6800 on SM3.0 can do this in a single pass.
NV3X/R3XX/R420 (if it doesnt support SM3.0) on SM2.0 can do this in 6 passes in a best case scenario (if they can break it up to multiple 9X instruction count shaders). This will be an enormous performance hit.
I don't think that's how things work. As far as I know, on the R3xx it would take at least 250 cycles to execute a 500 instruction shader program regardless of wether it was PS2 or PS3. The NV3X would take at least 500 cycles. No idea regarding the R420. How fast a shader program executes is more dependant on hardware than on shader standards.
Heres in NVidia's own words are the differences between PS2 and PS3.
link
The only performance benefits listed are those gained by dynamic branching and "multiple render targets"
I imagine that the benefit gained from dynamic branching is illustrated by this crude example:
Without dynamic branching:
a = some calculations
b = some different calcuations
c = ((case == m)*0xff) & a + ((case == n)*0xff) & b
(forgive me if this is only understandable by programmers.)
Now with dynamic branching:
if (case == m)
c = some calculations
else if (case == n)
c = some different calcuations
See?
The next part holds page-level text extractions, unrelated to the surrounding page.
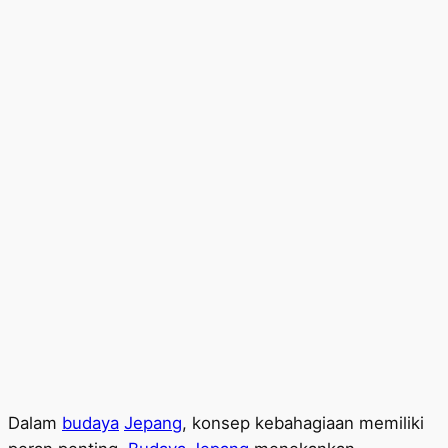
Dalam
budaya
Jepang
, konsep kebahagiaan memiliki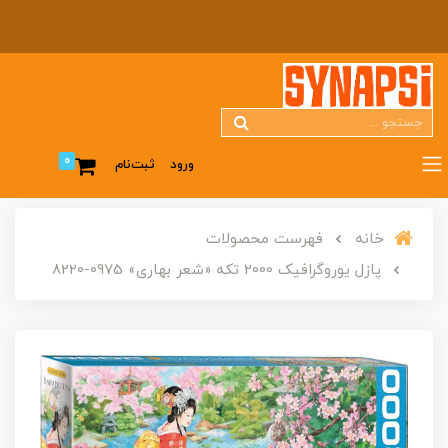
0
ورود
ثبت‌نام
خانه
فهرست محصولات
پازل یوروگرافیک 2000 تکه «شعر بهاری» 0975-8220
You don't have to do redundant calculations or any of the stupid bit masking stuff when you have dynamic branching available. In this crude illustration, the use of dynamic branching doubles performance (assuming the hardware platform has no visible latencies [which isn't a realistic assumption]).
I think the biggest advantage of PS3 isn't speed but ease of use and versatility. Any programmers reading this no doubt take dynamic branching for granted. Programming without dynamic branching seriously sucks. Also, having dynamic branching allows for making shaders which were previously impractical due to performance hits caused by calculating too many different cases now practical.